Many of the countries have cited security concerns as the official reason the rallies have been banned or moved.

Austrian Foreign Minister Sebastian Kurz said President Erdogan was not welcome to hold rallies as this could increase friction and hinder integration.

Dutch PM Mark Rutte said the Netherlands asked Turkey to desist as they feared “compromised public order and security”.

However, many European nations have also expressed deep disquiet about Turkey’s response to the July coup attempt and the country’s perceived slide towards authoritarianism under Recep Tayyip Erdogan.

Germany in particular has been critical of the mass arrests and purges that followed – with nearly 100,000 civil servants removed from their posts.

Recep Tayyip Erdogan has lashed out at Germany and the Netherlands, denouncing the Dutch government as “Nazi remnants and fascists”, while accusing Germany of “Nazi practices”.

German Chancellor Angela Merkel has condemned the Nazi jibe as “unacceptable”, while Mark Rutte dismissed it as a “crazy remark”.

However, Recep Tayyip Erdogan escalated the rhetoric after the Netherlands banned his foreign minister Mevlut Cavusoglu from entering the country by plane by threatening to block Dutch flights.

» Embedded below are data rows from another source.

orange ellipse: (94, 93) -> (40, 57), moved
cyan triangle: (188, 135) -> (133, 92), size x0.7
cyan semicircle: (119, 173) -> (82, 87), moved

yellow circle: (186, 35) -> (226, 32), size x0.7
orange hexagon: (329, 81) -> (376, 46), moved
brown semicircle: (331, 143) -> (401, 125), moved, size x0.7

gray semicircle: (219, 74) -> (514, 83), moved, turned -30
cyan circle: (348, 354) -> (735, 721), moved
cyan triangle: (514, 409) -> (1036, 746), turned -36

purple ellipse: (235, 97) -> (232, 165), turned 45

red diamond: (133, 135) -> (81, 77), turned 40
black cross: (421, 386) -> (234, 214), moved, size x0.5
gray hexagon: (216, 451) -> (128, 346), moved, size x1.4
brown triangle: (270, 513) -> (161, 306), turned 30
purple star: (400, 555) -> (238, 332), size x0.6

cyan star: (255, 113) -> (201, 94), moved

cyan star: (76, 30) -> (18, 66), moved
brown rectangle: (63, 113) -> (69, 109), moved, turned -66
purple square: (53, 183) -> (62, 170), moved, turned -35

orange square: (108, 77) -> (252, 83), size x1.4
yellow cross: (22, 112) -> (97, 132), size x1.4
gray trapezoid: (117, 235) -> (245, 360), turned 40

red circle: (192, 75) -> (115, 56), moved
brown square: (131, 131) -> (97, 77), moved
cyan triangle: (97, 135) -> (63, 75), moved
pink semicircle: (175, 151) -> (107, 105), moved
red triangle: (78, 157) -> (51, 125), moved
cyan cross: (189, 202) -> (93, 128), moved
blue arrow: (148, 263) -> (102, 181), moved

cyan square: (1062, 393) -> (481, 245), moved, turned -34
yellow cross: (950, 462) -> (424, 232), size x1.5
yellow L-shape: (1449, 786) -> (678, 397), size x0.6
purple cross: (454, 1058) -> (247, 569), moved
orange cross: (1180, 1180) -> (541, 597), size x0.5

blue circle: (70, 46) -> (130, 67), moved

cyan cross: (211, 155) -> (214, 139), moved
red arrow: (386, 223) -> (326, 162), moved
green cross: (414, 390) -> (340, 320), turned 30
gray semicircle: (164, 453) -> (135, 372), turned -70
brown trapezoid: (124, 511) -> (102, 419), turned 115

The Turkish president said: “Ban our foreign minister from flying however much you like, but from now on, let’s see how your flights will land in Turkey.”

Mevlut Cavusoglu also warned Turkey would impose heavy sanctions if his visit was blocked.

Fatma Betul Sayan Kaya ‘s arrival, by road, was seen as a further provocation by Turkey on the part of the Dutch – although Mark Rutte says his government remains “in favor” of speaking with President Erdogan and his colleagues to find a resolution.